Segment Start: Given data

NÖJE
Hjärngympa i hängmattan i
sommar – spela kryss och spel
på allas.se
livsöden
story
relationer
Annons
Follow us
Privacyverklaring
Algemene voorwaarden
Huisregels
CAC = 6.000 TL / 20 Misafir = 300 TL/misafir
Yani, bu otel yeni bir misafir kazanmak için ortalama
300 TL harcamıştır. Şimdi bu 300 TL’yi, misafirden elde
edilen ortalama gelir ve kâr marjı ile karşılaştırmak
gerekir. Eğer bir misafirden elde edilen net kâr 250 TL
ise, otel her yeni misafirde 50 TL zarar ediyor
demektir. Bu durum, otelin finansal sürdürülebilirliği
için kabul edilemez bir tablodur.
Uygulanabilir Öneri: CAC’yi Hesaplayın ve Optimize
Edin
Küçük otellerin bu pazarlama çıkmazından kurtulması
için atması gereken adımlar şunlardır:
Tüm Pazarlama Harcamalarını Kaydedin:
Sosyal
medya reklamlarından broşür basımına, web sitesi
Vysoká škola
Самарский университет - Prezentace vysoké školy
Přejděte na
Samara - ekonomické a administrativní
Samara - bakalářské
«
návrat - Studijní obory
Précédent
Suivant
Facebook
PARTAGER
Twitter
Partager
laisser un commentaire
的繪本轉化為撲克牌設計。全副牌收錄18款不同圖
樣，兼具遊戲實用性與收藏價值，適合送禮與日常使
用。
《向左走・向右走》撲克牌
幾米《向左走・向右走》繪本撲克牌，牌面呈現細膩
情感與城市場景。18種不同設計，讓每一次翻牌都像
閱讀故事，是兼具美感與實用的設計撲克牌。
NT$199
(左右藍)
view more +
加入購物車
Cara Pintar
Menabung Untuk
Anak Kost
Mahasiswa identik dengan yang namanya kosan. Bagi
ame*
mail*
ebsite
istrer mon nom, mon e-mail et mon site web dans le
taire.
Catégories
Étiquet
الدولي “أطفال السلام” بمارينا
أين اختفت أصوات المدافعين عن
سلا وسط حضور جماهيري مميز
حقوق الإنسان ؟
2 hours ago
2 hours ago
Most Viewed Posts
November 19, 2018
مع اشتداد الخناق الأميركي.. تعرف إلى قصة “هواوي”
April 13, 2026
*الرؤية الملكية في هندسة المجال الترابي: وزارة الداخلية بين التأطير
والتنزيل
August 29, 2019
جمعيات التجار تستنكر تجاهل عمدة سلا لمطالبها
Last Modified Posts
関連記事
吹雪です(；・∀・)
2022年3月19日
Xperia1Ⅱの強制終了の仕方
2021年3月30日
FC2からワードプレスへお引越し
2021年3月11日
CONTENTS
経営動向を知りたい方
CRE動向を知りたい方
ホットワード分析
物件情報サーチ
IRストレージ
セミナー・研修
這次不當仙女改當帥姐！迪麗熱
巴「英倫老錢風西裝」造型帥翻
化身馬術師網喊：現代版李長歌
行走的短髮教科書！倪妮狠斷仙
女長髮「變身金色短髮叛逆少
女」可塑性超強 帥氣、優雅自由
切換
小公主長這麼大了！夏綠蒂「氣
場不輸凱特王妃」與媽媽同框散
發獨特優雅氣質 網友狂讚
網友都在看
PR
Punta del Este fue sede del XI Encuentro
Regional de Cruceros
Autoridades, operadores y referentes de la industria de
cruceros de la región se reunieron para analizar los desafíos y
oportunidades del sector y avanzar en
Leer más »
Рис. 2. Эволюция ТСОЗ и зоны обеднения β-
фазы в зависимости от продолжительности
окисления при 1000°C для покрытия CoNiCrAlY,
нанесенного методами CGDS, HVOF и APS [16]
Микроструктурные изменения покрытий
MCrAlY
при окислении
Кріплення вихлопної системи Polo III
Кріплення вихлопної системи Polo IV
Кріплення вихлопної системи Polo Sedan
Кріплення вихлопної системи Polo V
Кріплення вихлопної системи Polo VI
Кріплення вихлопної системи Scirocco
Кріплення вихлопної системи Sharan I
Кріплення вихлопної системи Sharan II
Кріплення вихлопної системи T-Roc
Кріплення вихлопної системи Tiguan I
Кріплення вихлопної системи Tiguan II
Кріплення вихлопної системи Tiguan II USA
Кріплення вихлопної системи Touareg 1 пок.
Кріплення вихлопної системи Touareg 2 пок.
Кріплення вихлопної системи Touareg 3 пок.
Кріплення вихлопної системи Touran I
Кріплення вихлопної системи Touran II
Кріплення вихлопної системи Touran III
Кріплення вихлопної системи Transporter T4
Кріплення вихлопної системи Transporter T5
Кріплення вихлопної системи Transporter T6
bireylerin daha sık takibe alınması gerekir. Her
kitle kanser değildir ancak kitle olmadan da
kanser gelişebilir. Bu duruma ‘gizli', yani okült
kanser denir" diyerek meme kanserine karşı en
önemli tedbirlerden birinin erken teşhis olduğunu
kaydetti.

Segment End: Given data

Exercise aim:
Each line above is to be copied exactly as written.

Answer to the problem:
NÖJE
Hjärngympa i hängmattan i
sommar – spela kryss och spel
på allas.se
livsöden
story
relationer
Annons
Follow us
Privacyverklaring
Algemene voorwaarden
Huisregels
CAC = 6.000 TL / 20 Misafir = 300 TL/misafir
Yani, bu otel yeni bir misafir kazanmak için ortalama
300 TL harcamıştır. Şimdi bu 300 TL’yi, misafirden elde
edilen ortalama gelir ve kâr marjı ile karşılaştırmak
gerekir. Eğer bir misafirden elde edilen net kâr 250 TL
ise, otel her yeni misafirde 50 TL zarar ediyor
demektir. Bu durum, otelin finansal sürdürülebilirliği
için kabul edilemez bir tablodur.
Uygulanabilir Öneri: CAC’yi Hesaplayın ve Optimize
Edin
Küçük otellerin bu pazarlama çıkmazından kurtulması
için atması gereken adımlar şunlardır:
Tüm Pazarlama Harcamalarını Kaydedin:
Sosyal
medya reklamlarından broşür basımına, web sitesi
Vysoká škola
Самарский университет - Prezentace vysoké školy
Přejděte na
Samara - ekonomické a administrativní
Samara - bakalářské
«
návrat - Studijní obory
Précédent
Suivant
Facebook
PARTAGER
Twitter
Partager
laisser un commentaire
的繪本轉化為撲克牌設計。全副牌收錄18款不同圖
樣，兼具遊戲實用性與收藏價值，適合送禮與日常使
用。
《向左走・向右走》撲克牌
幾米《向左走・向右走》繪本撲克牌，牌面呈現細膩
情感與城市場景。18種不同設計，讓每一次翻牌都像
閱讀故事，是兼具美感與實用的設計撲克牌。
NT$199
(左右藍)
view more +
加入購物車
Cara Pintar
Menabung Untuk
Anak Kost
Mahasiswa identik dengan yang namanya kosan. Bagi
ame*
mail*
ebsite
istrer mon nom, mon e-mail et mon site web dans le
taire.
Catégories
Étiquet
الدولي “أطفال السلام” بمارينا
أين اختفت أصوات المدافعين عن
سلا وسط حضور جماهيري مميز
حقوق الإنسان ؟
2 hours ago
2 hours ago
Most Viewed Posts
November 19, 2018
مع اشتداد الخناق الأميركي.. تعرف إلى قصة “هواوي”
April 13, 2026
*الرؤية الملكية في هندسة المجال الترابي: وزارة الداخلية بين التأطير
والتنزيل
August 29, 2019
جمعيات التجار تستنكر تجاهل عمدة سلا لمطالبها
Last Modified Posts
関連記事
吹雪です(；・∀・)
2022年3月19日
Xperia1Ⅱの強制終了の仕方
2021年3月30日
FC2からワードプレスへお引越し
2021年3月11日
CONTENTS
経営動向を知りたい方
CRE動向を知りたい方
ホットワード分析
物件情報サーチ
IRストレージ
セミナー・研修
這次不當仙女改當帥姐！迪麗熱
巴「英倫老錢風西裝」造型帥翻
化身馬術師網喊：現代版李長歌
行走的短髮教科書！倪妮狠斷仙
女長髮「變身金色短髮叛逆少
女」可塑性超強 帥氣、優雅自由
切換
小公主長這麼大了！夏綠蒂「氣
場不輸凱特王妃」與媽媽同框散
發獨特優雅氣質 網友狂讚
網友都在看
PR
Punta del Este fue sede del XI Encuentro
Regional de Cruceros
Autoridades, operadores y referentes de la industria de
cruceros de la región se reunieron para analizar los desafíos y
oportunidades del sector y avanzar en
Leer más »
Рис. 2. Эволюция ТСОЗ и зоны обеднения β-
фазы в зависимости от продолжительности
окисления при 1000°C для покрытия CoNiCrAlY,
нанесенного методами CGDS, HVOF и APS [16]
Микроструктурные изменения покрытий
MCrAlY
при окислении
Кріплення вихлопної системи Polo III
Кріплення вихлопної системи Polo IV
Кріплення вихлопної системи Polo Sedan
Кріплення вихлопної системи Polo V
Кріплення вихлопної системи Polo VI
Кріплення вихлопної системи Scirocco
Кріплення вихлопної системи Sharan I
Кріплення вихлопної системи Sharan II
Кріплення вихлопної системи T-Roc
Кріплення вихлопної системи Tiguan I
Кріплення вихлопної системи Tiguan II
Кріплення вихлопної системи Tiguan II USA
Кріплення вихлопної системи Touareg 1 пок.
Кріплення вихлопної системи Touareg 2 пок.
Кріплення вихлопної системи Touareg 3 пок.
Кріплення вихлопної системи Touran I
Кріплення вихлопної системи Touran II
Кріплення вихлопної системи Touran III
Кріплення вихлопної системи Transporter T4
Кріплення вихлопної системи Transporter T5
Кріплення вихлопної системи Transporter T6
bireylerin daha sık takibe alınması gerekir. Her
kitle kanser değildir ancak kitle olmadan da
kanser gelişebilir. Bu duruma ‘gizli', yani okült
kanser denir" diyerek meme kanserine karşı en
önemli tedbirlerden birinin erken teşhis olduğunu
kaydetti.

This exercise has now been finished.